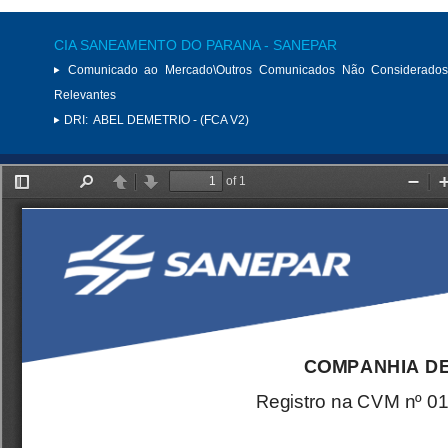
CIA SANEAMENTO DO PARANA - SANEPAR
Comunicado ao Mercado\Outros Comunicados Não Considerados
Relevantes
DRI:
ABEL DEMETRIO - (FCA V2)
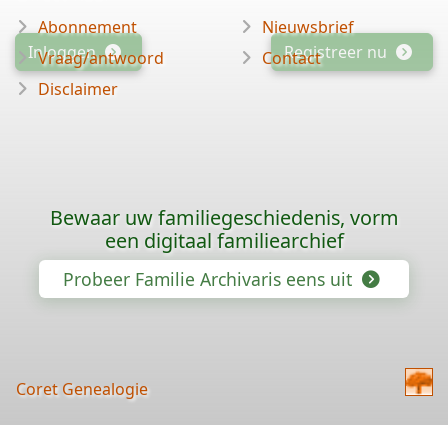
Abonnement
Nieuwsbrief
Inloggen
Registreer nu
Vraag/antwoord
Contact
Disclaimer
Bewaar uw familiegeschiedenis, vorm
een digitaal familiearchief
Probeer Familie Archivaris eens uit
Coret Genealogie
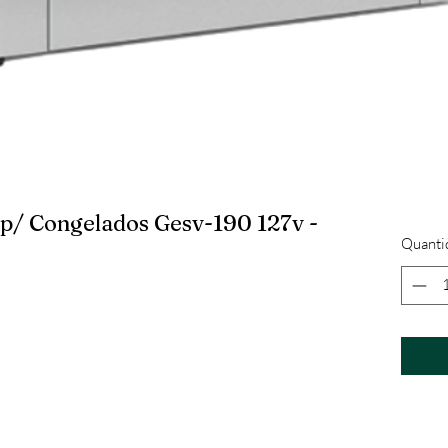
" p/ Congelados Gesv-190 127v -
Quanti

....

**What to produce:**
Pictures stay out; the entries above are to be output exactly as given.

**Reply to the task:**
CIA SANEAMENTO DO PARANA - SANEPAR
Comunicado ao Mercado\Outros Comunicados Não Considerados
Relevantes
DRI:
ABEL DEMETRIO - (FCA V2)
Abonnement
Nieuwsbrief
Inloggen
Registreer nu
Vraag/antwoord
Contact
Disclaimer
Bewaar uw familiegeschiedenis, vorm
een digitaal familiearchief
Probeer Familie Archivaris eens uit
Coret Genealogie
" p/ Congelados Gesv-190 127v -
Quanti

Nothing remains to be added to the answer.